Оскорбленные чувства — страница 27 из 31

Когда на нашу страну ополчились, – гаркал губернатор, – когда нам из года в год пытаются навязать грязные истории с допингом, обвинить наш спорт в мошенничестве, когда нас норовят отрезать от международных соревнований, мы не скулим от обиды, как побитые собачонки. Мы обходимся сами! У нас свои, корневые, самобытные игры. У нас есть кулачные бои, у нас есть стенка на стенку. Да и во все остальное мы играем прекрасно! У нас самые гибкие гимнастки. Самые сильные атлеты. Мы не дадим себя никому заклевать! Они нас клюют, потому что боятся, правильно?

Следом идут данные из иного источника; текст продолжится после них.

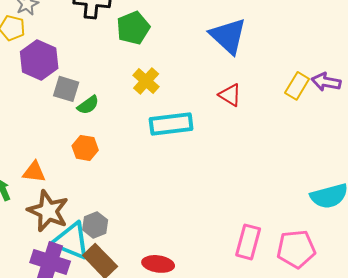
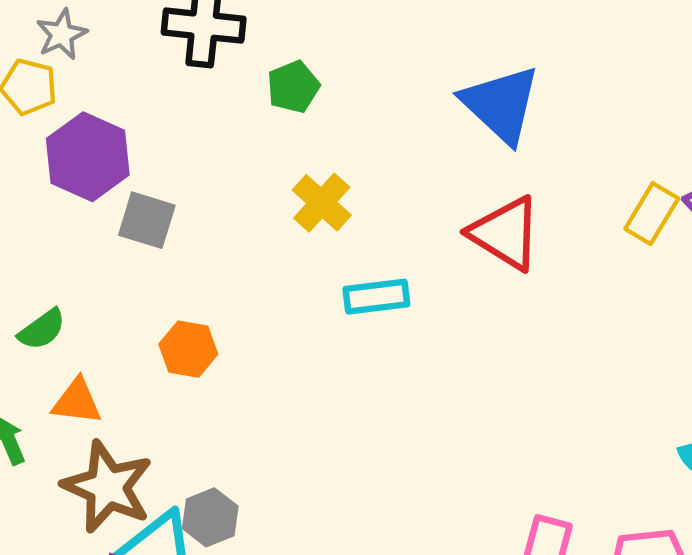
green pentagon: (133, 28) -> (293, 87), size x0.7
red triangle: (230, 95) -> (505, 233), size x1.5
green semicircle: (88, 105) -> (42, 329), moved
cyan rectangle: (171, 124) -> (376, 297), size x0.7

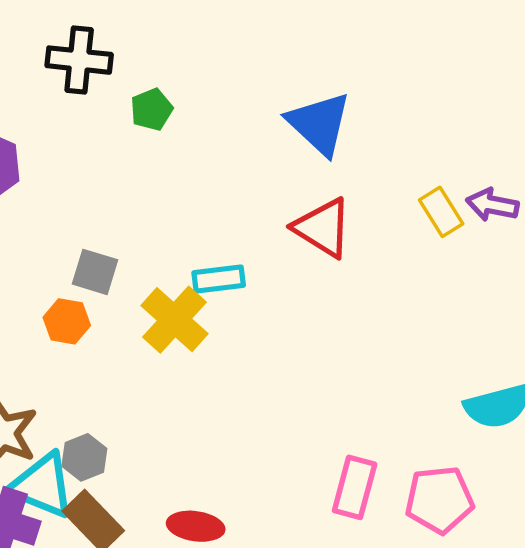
yellow cross: (322, 203) -> (174, 320), moved, size x1.4
yellow rectangle: (652, 214) -> (441, 212), turned -63
gray square: (147, 220) -> (95, 272), moved

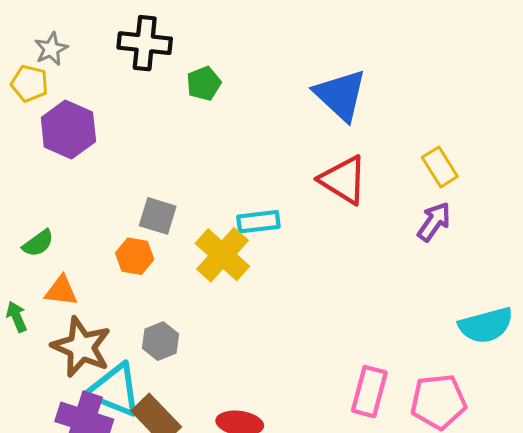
purple arrow: (492, 205) -> (434, 222), moved, turned 114
gray hexagon: (84, 457) -> (161, 341), moved

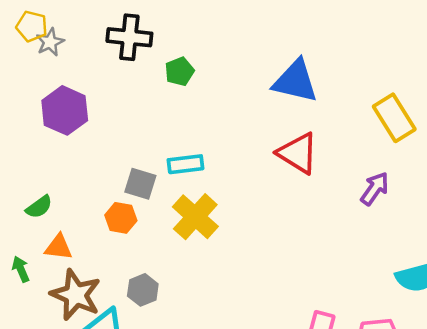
yellow pentagon: (30, 83) -> (32, 26), moved
blue triangle: (340, 95) -> (295, 81), turned -30
yellow rectangle: (440, 167) -> (394, 118), moved, size x1.4
cyan rectangle: (258, 222) -> (186, 164), moved

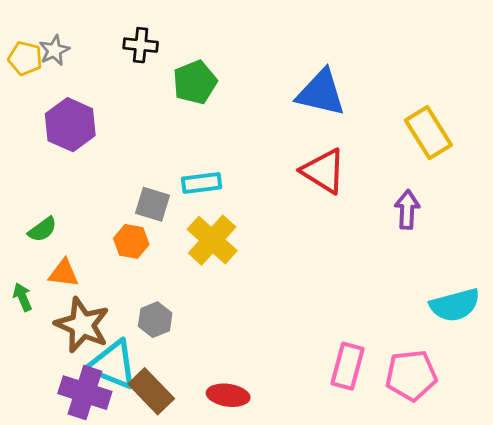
yellow pentagon: (32, 26) -> (25, 58), moved
black cross: (129, 37) -> (141, 45), size x0.7
green pentagon: (179, 71) -> (195, 82), size x1.4
purple arrow: (375, 189) -> (407, 210), turned -32

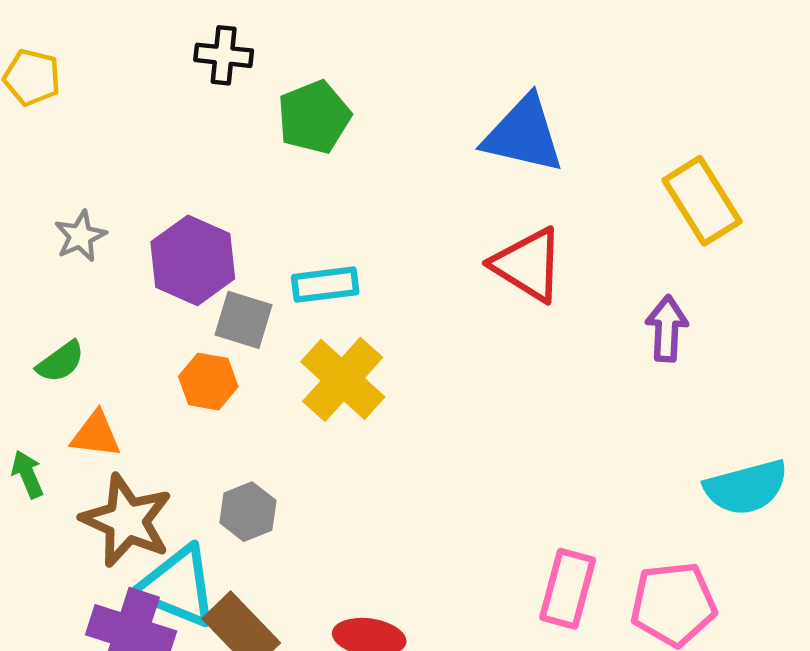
gray star: (54, 50) -> (80, 236), moved
purple hexagon: (70, 125) -> (193, 260), moved

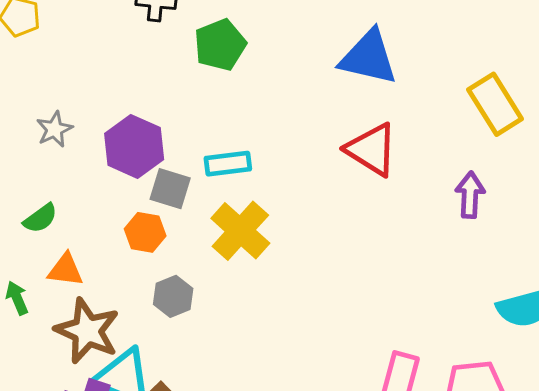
gray hexagon: (248, 512) -> (173, 296), moved

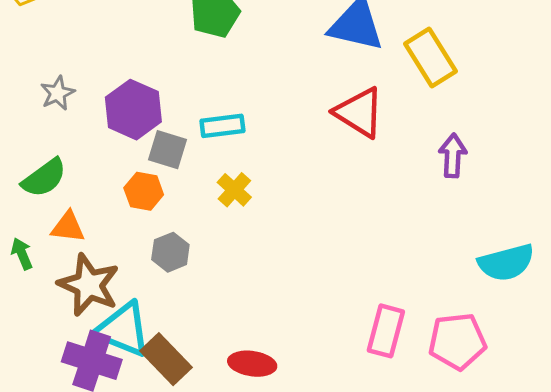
yellow rectangle: (495, 104) -> (430, 58), moved
green semicircle: (40, 218) -> (44, 178), size x1.4
yellow cross: (240, 231) -> (234, 190), size x0.6

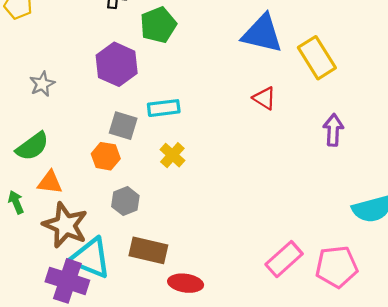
purple hexagon: (133, 110) -> (117, 64), moved
red triangle: (359, 113) -> (264, 98), size x0.6
pink rectangle: (386, 331) -> (284, 259), turned 33
brown rectangle: (166, 359) -> (148, 250), moved, turned -33

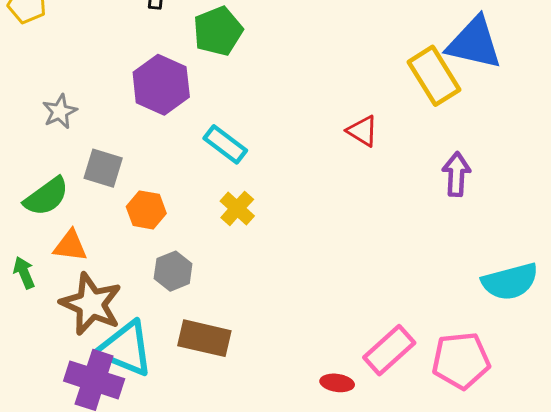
blue triangle: (262, 34) -> (474, 43), moved
cyan rectangle: (164, 108) -> (225, 144), turned 44
gray square: (123, 126) -> (103, 168), moved
red ellipse: (186, 283) -> (337, 383), moved, size x0.7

Площадь весело зашумела, зарокотала. Леночка, переминавшаяся в толпе, замахала лиловым воздушным шариком. Здесь было все ее министерство. Накануне кадровичка ходила по этажам, обязуя служащих кровь из носу явиться на праздник. Леночка не противилась. Толпа была весела, шумлива. По площади ходил силач, устраивая представление с гирями. Клоунесса раздавала обручи, предлагая теткам-самоварам крутить их, кто на чем горазд, на всеобщем обозрении – кто дольше. Часть улиц вокруг площади перекрыли для проезда, и на них торговали пирожками и флагами.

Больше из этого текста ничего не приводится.